The Ice Storm (Criterion)
Director Ang Lee followed up his mainstream-American breakthrough — the foreign-language Crouching Tiger, Hidden Dragon — with first a superhero movie (The Hulk) and then a gay cowboy film (Brokeback Mountain), which should demonstrate enough range for anybody. Back in the day, he was a bright light on the indie-film scene, an uncommonly sensitive and expressive Taiwanese director making his English-language debut in Jane Austen territory, with Sense and Sensibility, and then following it up with an arguably even-more-diffficult Rick Moody adaptation, The Ice Storm. All about the swinging suburban middle class in the early 1970s — sexually restless housewives and husbands and their bored children — The Ice Storm might have seemed like a presumptuous choice for a director born and raised in Taiwan, but it turns out that Lee knows a thing or two about the suburbs. (He moved to Westchester County, just north of New York City, more than 20 years ago.) With The Ice Storm, Lee able handled a group of young actors (Tobey Maguire, Christina Ricci, Elijah Wood) and elicited what’s possibly a career-best performance from Joan Allen. He also nailed a specific sense of time and place, and uncovered the almost mournful emotional heart of the story. It’s a little creepy, a little heartbreaking, and a little otherworldly.
Enchanted (Disney)
Featuring not just two hours of fish-out-of-water
musical comedy, but also a careful repudiation of the idea of love at
first sight, Enchanted
is earnest and refreshingly snark-free, pushing most of
the pop-culture references and poop jokes (yes, there is a poop joke)

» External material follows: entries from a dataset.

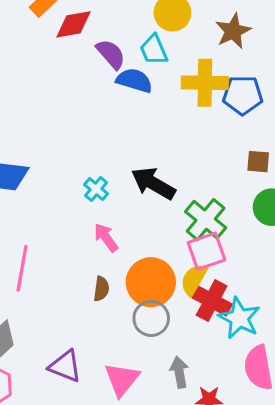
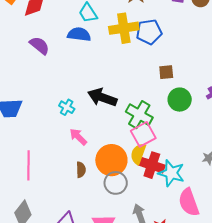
purple semicircle: (111, 54) -> (39, 45), moved

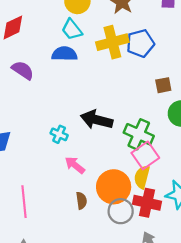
red cross: (152, 165) -> (147, 203), moved

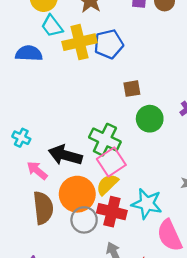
cyan trapezoid: (72, 29) -> (52, 26), moved
black arrow: (97, 120) -> (65, 155), moved
yellow semicircle: (142, 177) -> (107, 184), turned 30
brown semicircle: (81, 201) -> (43, 208), size x1.8

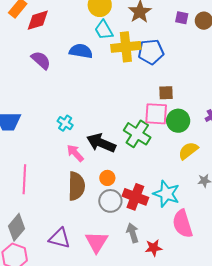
pink square: (111, 162) -> (156, 114), moved, turned 30
yellow semicircle: (107, 184) -> (188, 151), moved
orange circle: (77, 194) -> (107, 178), size x0.5

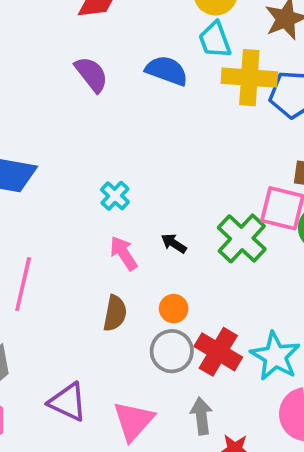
black arrow: (101, 143) -> (174, 243), size x0.5
brown semicircle: (76, 186) -> (115, 313), size x0.7

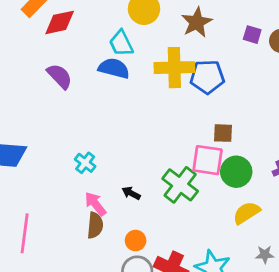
cyan trapezoid: (215, 40) -> (121, 43), moved
brown semicircle: (115, 313) -> (95, 225), moved

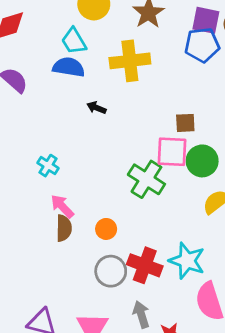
purple square: (252, 35) -> (206, 20), size x1.5
blue pentagon: (207, 77) -> (202, 45), moved
black arrow: (131, 193) -> (96, 108), moved
orange circle: (136, 241) -> (106, 229), moved

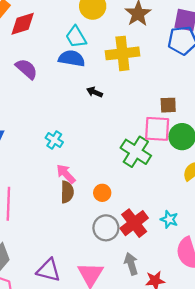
cyan star: (187, 261) -> (169, 219), size x0.6
red cross: (145, 265) -> (134, 223), turned 32

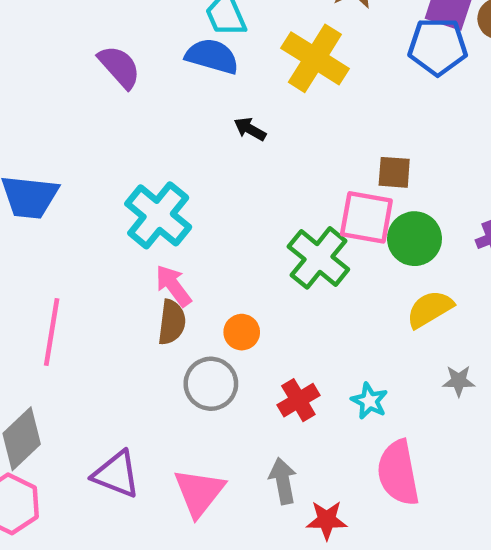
yellow cross: (122, 53) -> (315, 58), turned 32
cyan cross: (54, 140) -> (158, 215), size x1.8
red cross: (134, 223) -> (298, 400), size x0.7
gray circle: (106, 228) -> (211, 384), moved

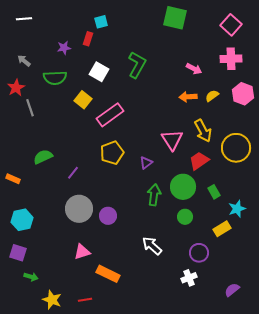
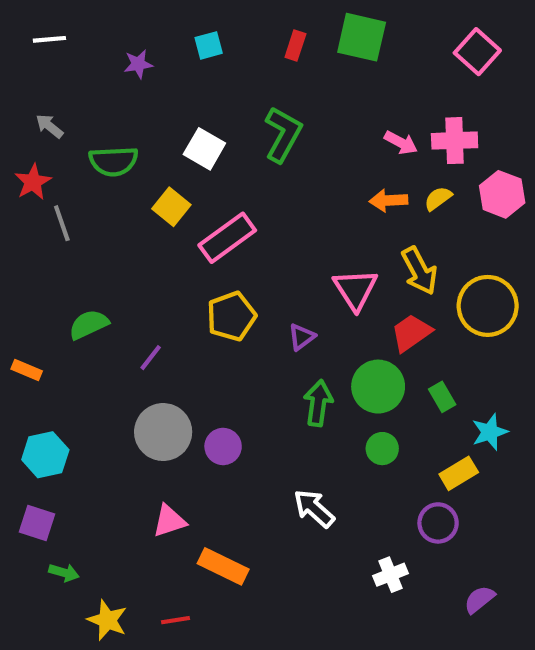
red rectangle: (88, 39) -> (295, 45), moved
purple star: (64, 48) -> (138, 64), moved
pink cross: (231, 59) -> (455, 141), moved
purple circle: (199, 253) -> (438, 523), moved

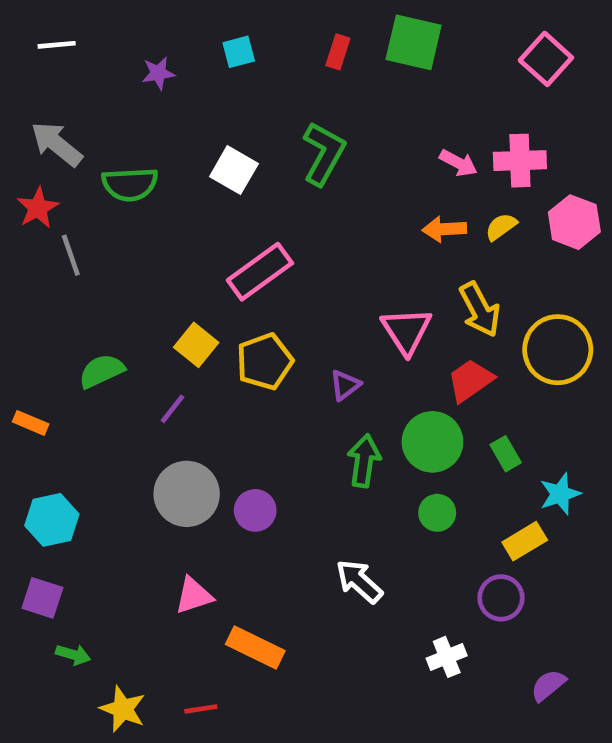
gray arrow: (49, 126) -> (57, 144), size x1.6
yellow square: (171, 207) -> (196, 345), moved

into the background. Amy Adams is an amusingly wholesome ingénue and Timothy Spall
has a face for live-action cartooning, but they’re both upstaged by
Pip, a talking chipmunk lovingly animated by the legendary Phil Tippett
Studio. Still, Enchanted
doesn’t upend cartoon stereotypes as much as it indulges them, and it’s
only the third-best musical of the year (after Hairspray and Once) —
but it’s one of those rare “family movies” that’s charming instead of
condescending.
Buy it from Amazon.com: Enchanted (Widescreen Edition) or Enchanted [Blu-ray]
I Am Legend (Warner)
For about half its running time, I Am Legend threatens to become a
multiplex masterpiece—it crosses the loneliness of Cast Away with
the apocalyptic devastation of The Day After Tomorrow to singular,
nerve-jangling effect. This is a one-man show featuring a buff and
jumpy Will Smith (at 39, with some signs of aging finally settled on
his face) as human survivor Robert Neville, a soldier and scientist
whose experiences dodging mutant vampire zombies in an abandoned
Manhattan become metaphors for urban alienation, post-9/11 anxiety, and
any number of existential conditions. The richly detailed
visual-effects work that turns New York into an overgrown,
rubble-strewn ghost town eventually fades into the background, allowing
director Francis Lawrence to hone in on Neville’s
mindset in a procession of increasingly taut, nail-biting suspense
sequences. But somewhere past the first hour, it loses all focus—giving
Neville a too-explicit crisis of faith, ramping up the action for a
generic man-vs.-monsters final reel, and contorting the story from the
bleak source material (a classic 1954 novel by Richard Matheson) into
an abrupt happy ending. Yes, audiences generally expect their action
heroes to come out on top—but why must Hollywood rewrites be so
insultingly silly?
Buy it from Amazon.com: I Am Legend (Widescreen Single-Disc Edition), I Am Legend (Widescreen Two-Disc Special Edition), or I Am Legend [Blu-ray]
Revolver (Sony)
From my review of the theatrical release: I’m not sure what to say about this pretentious, explicitly
Freudian crime drama (when I say “pretentious” I mean
“opens by quoting Julius Caesar and chess theory” and when I say “explicitly Freudian,” I mean
“ends with actual psychoanalyst types lecturing the audience”) except that it’s
one of the worst movies I’ve seen in a long time. Give Guy Ritchie credit, I guess, for a crazy kind of ambition. It’s not an ordinary movie, but it is a very, very bad one.